------ Material for the task
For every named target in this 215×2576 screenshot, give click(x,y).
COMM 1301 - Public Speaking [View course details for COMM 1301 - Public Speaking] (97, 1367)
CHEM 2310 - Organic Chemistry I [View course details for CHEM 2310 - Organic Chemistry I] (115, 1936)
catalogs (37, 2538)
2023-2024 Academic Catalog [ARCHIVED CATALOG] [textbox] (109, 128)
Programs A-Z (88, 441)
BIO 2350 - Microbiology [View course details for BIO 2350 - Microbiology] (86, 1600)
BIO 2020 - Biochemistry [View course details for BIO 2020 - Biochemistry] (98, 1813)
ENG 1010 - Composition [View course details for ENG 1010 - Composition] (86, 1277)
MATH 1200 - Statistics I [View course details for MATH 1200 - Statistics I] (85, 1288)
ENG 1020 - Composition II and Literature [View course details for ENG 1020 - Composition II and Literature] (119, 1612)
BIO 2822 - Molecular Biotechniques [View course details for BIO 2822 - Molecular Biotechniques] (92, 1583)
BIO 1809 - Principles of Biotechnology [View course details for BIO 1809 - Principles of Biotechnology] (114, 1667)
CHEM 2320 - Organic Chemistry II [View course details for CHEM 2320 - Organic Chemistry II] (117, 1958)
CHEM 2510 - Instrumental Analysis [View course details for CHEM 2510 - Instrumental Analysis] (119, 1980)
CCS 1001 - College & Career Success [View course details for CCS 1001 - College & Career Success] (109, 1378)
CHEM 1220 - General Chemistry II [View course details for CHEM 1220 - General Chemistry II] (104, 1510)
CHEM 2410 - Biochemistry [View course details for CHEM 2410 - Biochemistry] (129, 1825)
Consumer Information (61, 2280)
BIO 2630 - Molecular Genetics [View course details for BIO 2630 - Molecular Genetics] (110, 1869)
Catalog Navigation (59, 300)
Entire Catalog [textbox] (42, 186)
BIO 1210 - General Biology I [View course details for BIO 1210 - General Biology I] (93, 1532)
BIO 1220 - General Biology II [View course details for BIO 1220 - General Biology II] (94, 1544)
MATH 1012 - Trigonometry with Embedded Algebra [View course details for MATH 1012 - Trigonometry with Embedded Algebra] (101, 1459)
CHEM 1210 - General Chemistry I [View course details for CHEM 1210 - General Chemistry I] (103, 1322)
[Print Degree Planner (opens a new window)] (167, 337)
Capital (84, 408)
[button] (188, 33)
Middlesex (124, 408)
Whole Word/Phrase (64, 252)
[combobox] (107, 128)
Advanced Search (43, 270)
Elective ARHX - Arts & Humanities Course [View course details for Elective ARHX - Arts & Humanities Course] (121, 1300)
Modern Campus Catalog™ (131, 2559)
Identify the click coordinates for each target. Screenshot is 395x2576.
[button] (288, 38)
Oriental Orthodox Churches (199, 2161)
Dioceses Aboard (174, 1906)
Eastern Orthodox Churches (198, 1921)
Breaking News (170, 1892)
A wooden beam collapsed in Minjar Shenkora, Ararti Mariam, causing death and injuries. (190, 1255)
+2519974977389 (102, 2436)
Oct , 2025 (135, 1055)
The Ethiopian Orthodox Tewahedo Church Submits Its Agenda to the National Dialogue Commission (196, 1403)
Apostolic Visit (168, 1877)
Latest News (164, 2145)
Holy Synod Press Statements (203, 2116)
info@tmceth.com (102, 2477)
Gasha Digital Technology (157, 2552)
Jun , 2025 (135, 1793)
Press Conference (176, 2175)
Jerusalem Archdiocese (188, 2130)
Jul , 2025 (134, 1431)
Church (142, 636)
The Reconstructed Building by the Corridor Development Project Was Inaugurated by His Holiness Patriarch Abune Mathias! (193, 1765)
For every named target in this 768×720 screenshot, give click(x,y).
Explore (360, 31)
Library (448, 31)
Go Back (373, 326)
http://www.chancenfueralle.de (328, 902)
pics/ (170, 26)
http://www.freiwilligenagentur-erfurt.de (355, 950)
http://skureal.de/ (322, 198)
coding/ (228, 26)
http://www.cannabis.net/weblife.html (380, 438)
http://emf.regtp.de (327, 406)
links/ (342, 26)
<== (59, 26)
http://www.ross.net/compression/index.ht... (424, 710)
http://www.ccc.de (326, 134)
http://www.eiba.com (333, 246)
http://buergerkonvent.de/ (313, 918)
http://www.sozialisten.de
------------
[Problem to solve]: Nothing but a number is wanted here: please count the lines in the entries above that include the word "Biochemistry".

[Written reply]: 2